PROBLEM DESCRIPTION:
The expected response is a copy of every line in the entries below that includes the word "Indonesia".

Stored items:
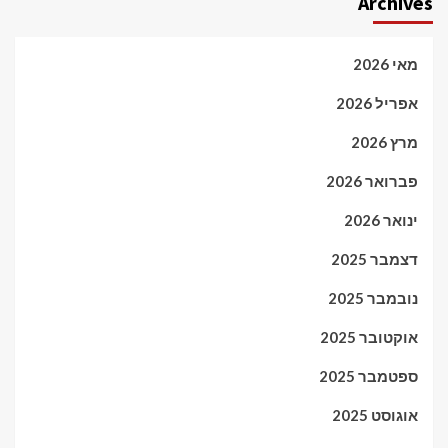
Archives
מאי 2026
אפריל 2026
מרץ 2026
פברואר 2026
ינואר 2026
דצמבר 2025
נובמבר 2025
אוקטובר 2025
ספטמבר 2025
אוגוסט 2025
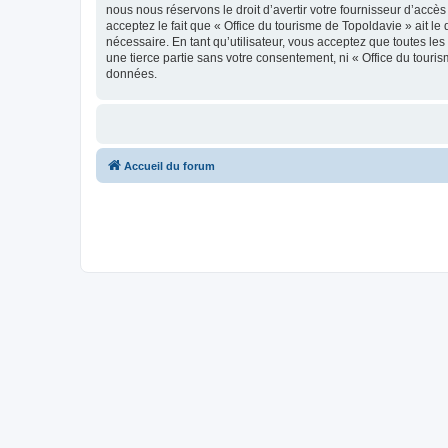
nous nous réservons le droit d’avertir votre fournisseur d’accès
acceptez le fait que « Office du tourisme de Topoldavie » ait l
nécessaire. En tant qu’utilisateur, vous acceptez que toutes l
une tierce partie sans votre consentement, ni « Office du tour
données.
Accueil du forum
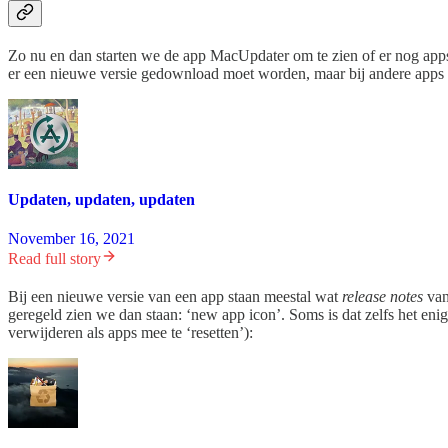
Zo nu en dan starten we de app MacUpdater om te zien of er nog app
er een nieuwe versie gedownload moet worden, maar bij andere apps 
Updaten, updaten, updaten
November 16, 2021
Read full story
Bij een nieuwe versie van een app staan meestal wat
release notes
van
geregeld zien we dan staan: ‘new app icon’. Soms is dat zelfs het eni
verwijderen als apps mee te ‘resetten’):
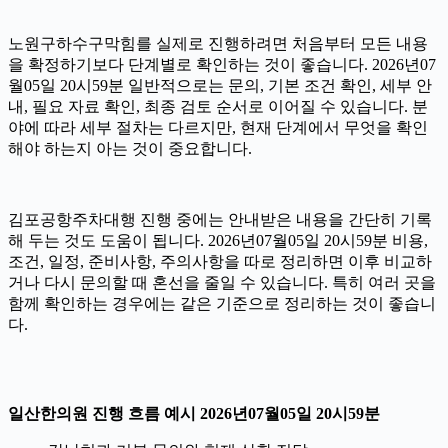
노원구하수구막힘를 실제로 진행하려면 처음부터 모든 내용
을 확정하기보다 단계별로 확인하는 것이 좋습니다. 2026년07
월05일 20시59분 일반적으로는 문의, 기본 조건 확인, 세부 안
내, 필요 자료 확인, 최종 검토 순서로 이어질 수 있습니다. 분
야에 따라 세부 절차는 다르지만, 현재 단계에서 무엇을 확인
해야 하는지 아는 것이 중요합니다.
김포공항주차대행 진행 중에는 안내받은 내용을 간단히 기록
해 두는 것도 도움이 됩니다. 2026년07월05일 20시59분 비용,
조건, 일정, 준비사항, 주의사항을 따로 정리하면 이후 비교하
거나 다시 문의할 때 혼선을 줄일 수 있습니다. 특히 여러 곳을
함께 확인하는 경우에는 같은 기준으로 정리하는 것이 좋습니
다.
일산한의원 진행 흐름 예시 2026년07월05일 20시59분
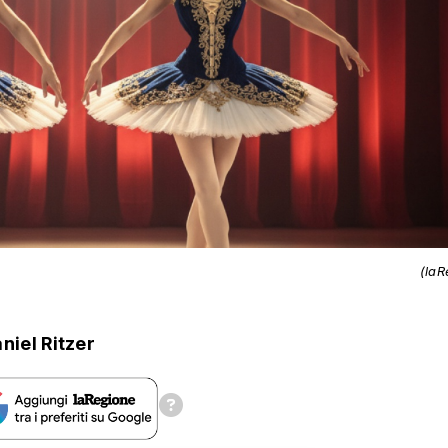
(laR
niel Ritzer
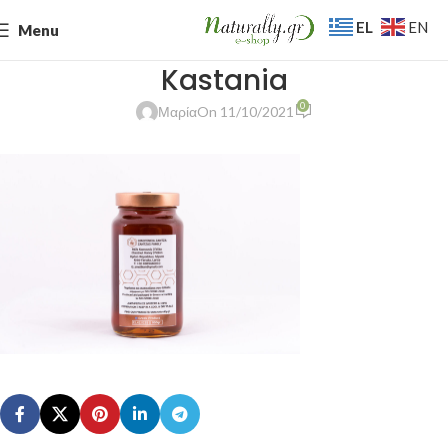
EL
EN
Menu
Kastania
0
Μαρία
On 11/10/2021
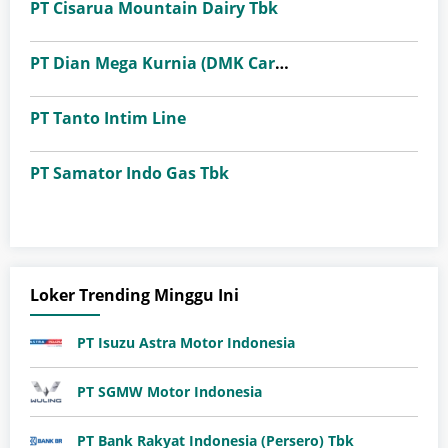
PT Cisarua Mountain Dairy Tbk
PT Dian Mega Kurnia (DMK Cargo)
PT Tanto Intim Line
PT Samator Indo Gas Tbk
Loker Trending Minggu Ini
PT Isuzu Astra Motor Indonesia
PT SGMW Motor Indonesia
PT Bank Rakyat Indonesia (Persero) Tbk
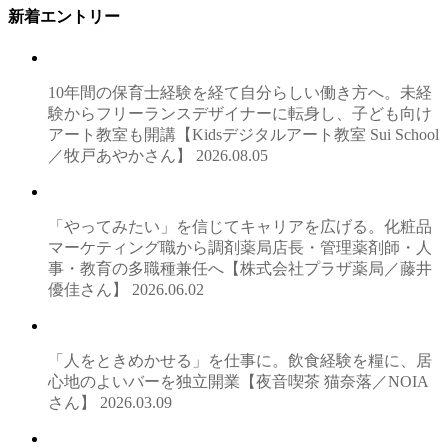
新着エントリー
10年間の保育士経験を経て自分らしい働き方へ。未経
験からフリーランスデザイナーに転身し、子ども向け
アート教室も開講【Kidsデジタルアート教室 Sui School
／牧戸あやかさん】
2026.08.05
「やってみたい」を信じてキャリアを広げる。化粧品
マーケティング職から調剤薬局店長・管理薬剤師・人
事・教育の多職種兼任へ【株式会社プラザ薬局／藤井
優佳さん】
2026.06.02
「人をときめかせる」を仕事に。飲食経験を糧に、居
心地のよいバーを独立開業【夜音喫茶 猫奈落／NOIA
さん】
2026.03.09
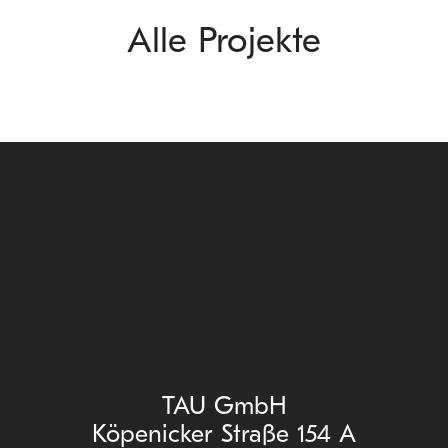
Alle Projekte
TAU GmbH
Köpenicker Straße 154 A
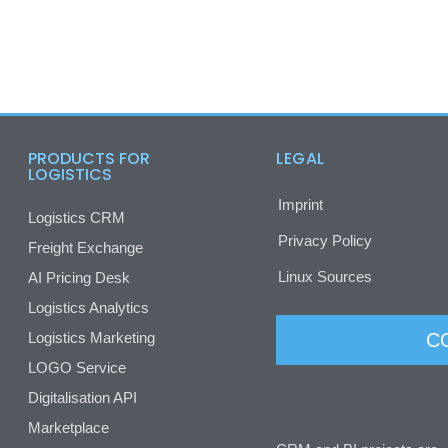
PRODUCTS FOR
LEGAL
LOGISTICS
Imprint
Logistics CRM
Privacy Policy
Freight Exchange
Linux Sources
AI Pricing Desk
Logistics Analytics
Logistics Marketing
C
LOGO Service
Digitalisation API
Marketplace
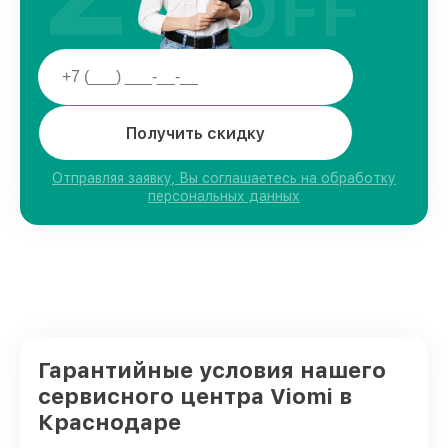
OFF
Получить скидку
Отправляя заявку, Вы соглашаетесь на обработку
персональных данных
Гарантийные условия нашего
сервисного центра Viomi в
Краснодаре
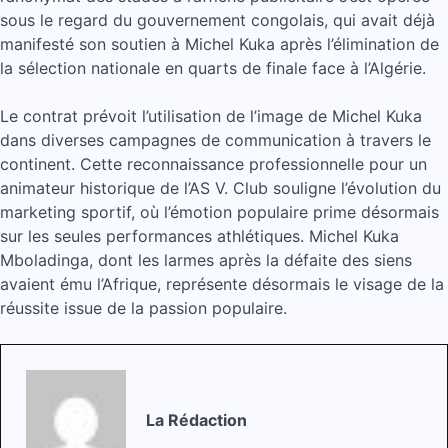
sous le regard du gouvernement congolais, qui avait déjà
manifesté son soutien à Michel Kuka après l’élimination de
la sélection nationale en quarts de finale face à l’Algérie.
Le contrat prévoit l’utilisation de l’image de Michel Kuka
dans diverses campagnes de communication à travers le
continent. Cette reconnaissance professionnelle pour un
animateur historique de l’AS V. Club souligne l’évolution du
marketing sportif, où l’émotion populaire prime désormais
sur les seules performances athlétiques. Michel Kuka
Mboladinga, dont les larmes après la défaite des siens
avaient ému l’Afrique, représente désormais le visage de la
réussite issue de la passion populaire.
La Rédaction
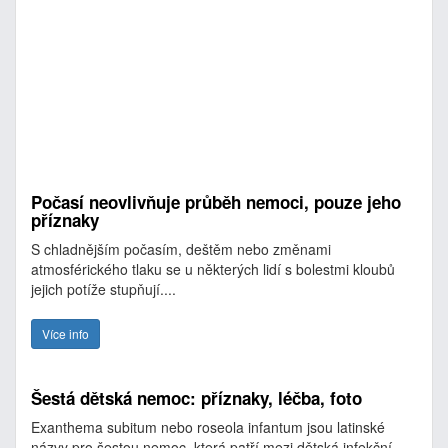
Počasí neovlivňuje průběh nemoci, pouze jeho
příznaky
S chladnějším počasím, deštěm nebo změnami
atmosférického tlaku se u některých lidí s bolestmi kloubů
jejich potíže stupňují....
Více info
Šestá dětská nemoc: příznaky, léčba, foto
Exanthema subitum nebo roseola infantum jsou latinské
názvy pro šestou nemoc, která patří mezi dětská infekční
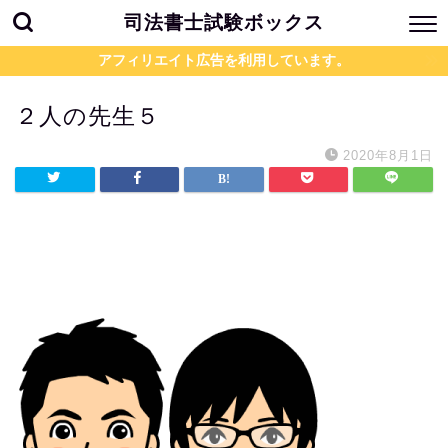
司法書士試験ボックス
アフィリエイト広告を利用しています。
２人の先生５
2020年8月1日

* * *

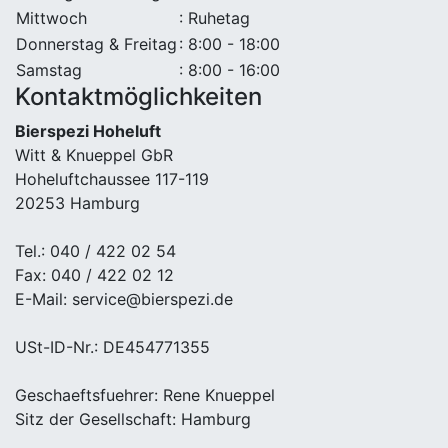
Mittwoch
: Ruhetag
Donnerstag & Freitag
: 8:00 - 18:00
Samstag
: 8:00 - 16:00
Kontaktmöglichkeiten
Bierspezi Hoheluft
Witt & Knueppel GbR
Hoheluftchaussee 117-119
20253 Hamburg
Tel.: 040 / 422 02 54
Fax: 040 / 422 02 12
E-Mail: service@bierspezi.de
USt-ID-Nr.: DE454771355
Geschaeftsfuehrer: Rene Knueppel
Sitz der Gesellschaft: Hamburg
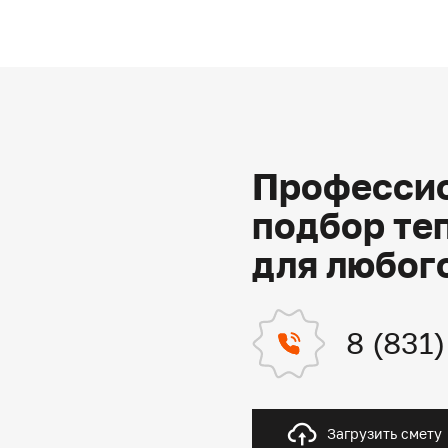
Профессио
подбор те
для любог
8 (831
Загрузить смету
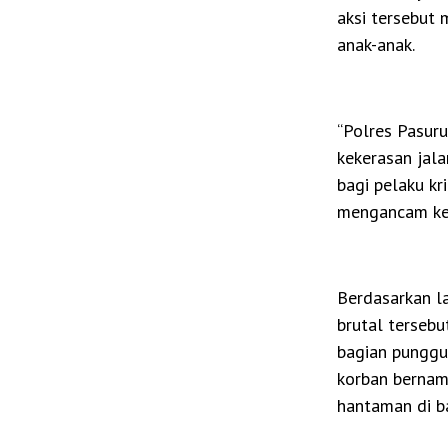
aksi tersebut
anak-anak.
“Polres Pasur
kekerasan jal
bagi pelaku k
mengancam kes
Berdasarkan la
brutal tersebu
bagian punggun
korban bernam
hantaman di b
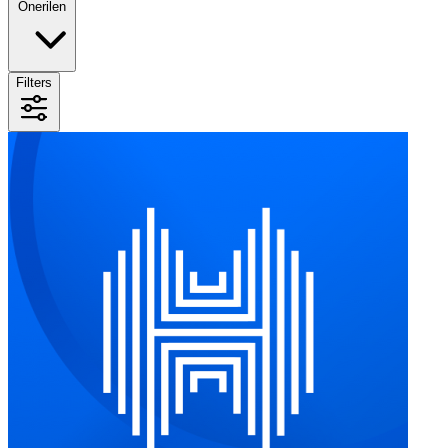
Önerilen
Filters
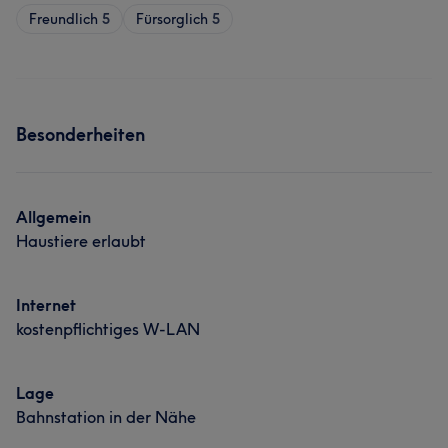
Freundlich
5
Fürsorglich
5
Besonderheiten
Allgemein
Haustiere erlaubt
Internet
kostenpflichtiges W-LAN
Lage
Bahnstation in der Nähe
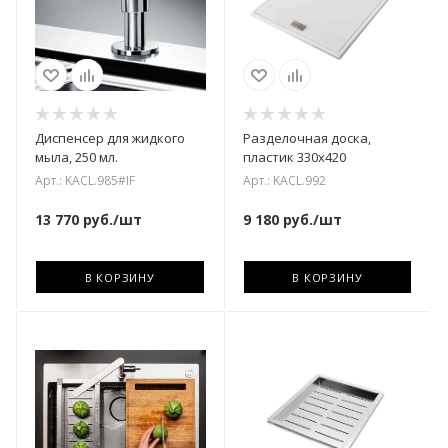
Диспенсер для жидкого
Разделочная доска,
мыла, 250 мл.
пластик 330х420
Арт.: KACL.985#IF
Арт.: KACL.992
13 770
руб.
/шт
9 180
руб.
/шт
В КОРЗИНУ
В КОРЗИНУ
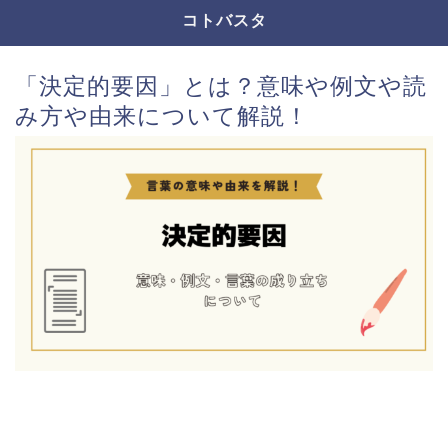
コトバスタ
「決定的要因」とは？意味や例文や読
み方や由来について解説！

...

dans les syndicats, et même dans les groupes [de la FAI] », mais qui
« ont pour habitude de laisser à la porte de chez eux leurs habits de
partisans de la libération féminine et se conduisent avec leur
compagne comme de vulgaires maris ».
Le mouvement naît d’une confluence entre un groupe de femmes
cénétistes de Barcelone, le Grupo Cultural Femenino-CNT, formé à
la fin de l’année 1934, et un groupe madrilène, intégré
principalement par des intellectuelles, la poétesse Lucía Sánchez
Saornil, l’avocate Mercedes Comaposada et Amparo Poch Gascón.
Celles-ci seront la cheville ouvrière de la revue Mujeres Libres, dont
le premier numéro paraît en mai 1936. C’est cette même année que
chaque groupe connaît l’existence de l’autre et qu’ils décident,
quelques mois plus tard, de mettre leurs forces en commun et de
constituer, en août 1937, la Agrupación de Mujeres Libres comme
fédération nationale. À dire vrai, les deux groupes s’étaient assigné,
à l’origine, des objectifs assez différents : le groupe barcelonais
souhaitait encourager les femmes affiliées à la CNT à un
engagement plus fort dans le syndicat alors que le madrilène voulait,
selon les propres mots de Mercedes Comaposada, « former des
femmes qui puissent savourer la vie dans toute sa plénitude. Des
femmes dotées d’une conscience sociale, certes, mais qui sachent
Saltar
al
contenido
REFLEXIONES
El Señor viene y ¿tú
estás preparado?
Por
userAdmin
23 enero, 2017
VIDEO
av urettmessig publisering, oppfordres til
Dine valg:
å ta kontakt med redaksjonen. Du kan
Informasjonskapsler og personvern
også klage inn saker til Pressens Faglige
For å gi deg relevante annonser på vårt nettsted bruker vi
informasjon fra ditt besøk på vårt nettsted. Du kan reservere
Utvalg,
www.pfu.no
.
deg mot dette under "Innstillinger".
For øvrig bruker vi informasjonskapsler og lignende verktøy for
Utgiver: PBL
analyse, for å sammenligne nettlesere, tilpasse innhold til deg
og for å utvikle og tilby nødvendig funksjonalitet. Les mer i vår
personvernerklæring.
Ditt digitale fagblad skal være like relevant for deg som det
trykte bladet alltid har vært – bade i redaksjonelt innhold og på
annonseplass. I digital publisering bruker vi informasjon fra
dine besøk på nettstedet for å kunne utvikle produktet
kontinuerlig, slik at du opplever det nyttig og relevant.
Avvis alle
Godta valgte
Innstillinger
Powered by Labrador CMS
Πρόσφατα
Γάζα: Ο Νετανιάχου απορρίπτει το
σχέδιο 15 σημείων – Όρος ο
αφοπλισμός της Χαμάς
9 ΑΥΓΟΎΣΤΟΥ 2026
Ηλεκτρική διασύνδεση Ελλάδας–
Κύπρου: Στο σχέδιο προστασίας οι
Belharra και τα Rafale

TASK ANSWER:
PT Isuzu Astra Motor Indonesia
PT SGMW Motor Indonesia
PT Bank Rakyat Indonesia (Persero) Tbk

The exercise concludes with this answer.